Following is a runnable example, which use keras to train a cnn on the mnist dataset.

The code is based on the example from keras document.

#! /usr/bin/env perl6

use Inline::Python3;
use Inline::Python3::PyModule;

start-python;

sub np { PyModule('numpy') }
sub keras { PyModule('keras') }

my $batch-size = 128;
my $num-classes = 10;
my $epochs = 12;

my @image-dim = do {
    keras.backend.image_data_format eq 'channels_first' ??
    (1, 28, 28) !! (28, 28, 1)
}

my ($train, $test) = keras.datasets.mnist.load_data.list.map: -> $/ {
    np.true_divide($0.reshape($0.shape[0], |@image-dim).astype('float32'), 255),
    keras.utils.to_categorical($1, $num-classes)
}

my $inputs = keras.layers.Input(shape => @image-dim);
my $outputs = do given PyModule('keras.layers') {
    $inputs
    ==> .Conv2D(32, (3, 3), :activation<relu>)()
    ==> .Conv2D(64, (3, 3), :activation<relu>)()
    ==> .MaxPooling2D(pool_size => (2,2))()
    ==> .Dropout(0.25)()
    ==> .Flatten()()
    ==> .Dense(128, :activation<relu>)()
    ==> .Dropout(0.5)()
    ==> .Dense($num-classes, :activation<softmax>)()
}

given keras.models.Model(:$inputs, :$outputs) {
    .compile(
	loss => keras.losses<categorical_crossentropy>,
	optimizer => keras.optimizers.Adadelta,
	metrics => ['accuracy']
    );

    .fit(
	|$train, batch_size => $batch-size,
	epochs => $epochs, verbose => 1,
	validation_data => $test
    );

    .evaluate(|$test, verbose => 0);
}

Build

You will need a Python built with the -fPIC option (position independent code). Most distributions build their Python that way.

You can choose which python to be used by settinng the environment variable PYTHON_CONFIG to the path to python3.*-config.
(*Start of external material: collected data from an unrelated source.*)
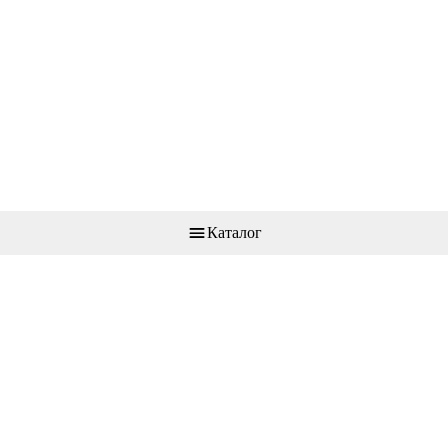
Каталог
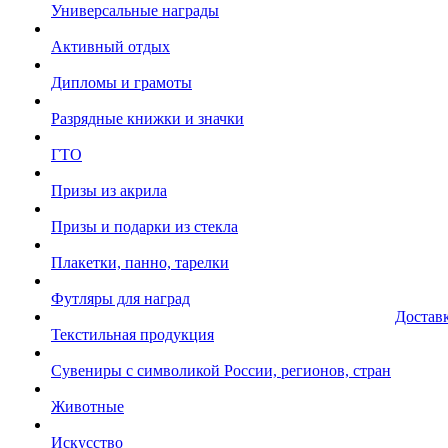
Универсальные награды
Активный отдых
Дипломы и грамоты
Разрядные книжки и значки
ГТО
Призы из акрила
Призы и подарки из стекла
Плакетки, панно, тарелки
Футляры для наград
Достав
Текстильная продукция
Сувениры с символикой России, регионов, стран
Животные
Искусство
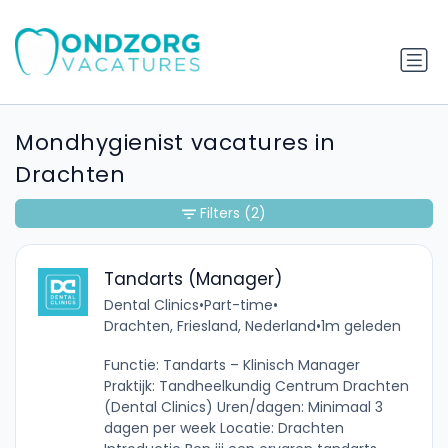
Mondhygienist vacatures in
Drachten
Filters
(2)
Tandarts (Manager)
Dental Clinics
•
Part-time
•
Drachten, Friesland, Nederland
•
1m geleden
Functie: Tandarts – Klinisch Manager
Praktijk: Tandheelkundig Centrum Drachten
(Dental Clinics) Uren/dagen: Minimaal 3
dagen per week Locatie: Drachten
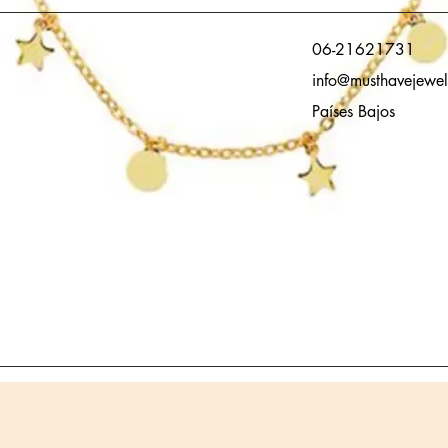
06-21621731
info@musthavejewel
Países Bajos
Vista rápida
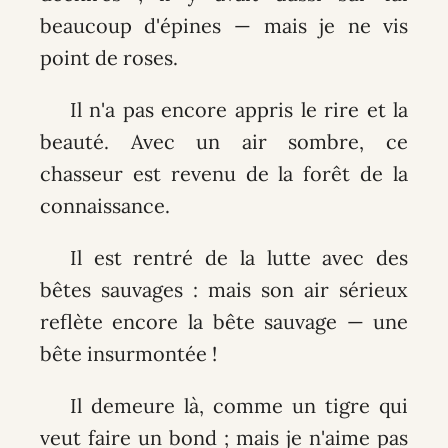
beaucoup d'épines — mais je ne vis
point de roses.
Il n'a pas encore appris le rire et la
beauté. Avec un air sombre, ce
chasseur est revenu de la forêt de la
connaissance.
Il est rentré de la lutte avec des
bêtes sauvages : mais son air sérieux
reflète encore la bête sauvage — une
bête insurmontée !
Il demeure là, comme un tigre qui
veut faire un bond ; mais je n'aime pas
If you don't specify one, the builder will use the first result of shell command 'locate python3-config'.

With a python in your path, then build:

perl6 configure.pl6
make test
# Sorry, I don't know how to implement the "make install" :(
make install

Or you can use the zef:

zef install .

Note that at present this library cannot be built with python interpreter provided by anaconda.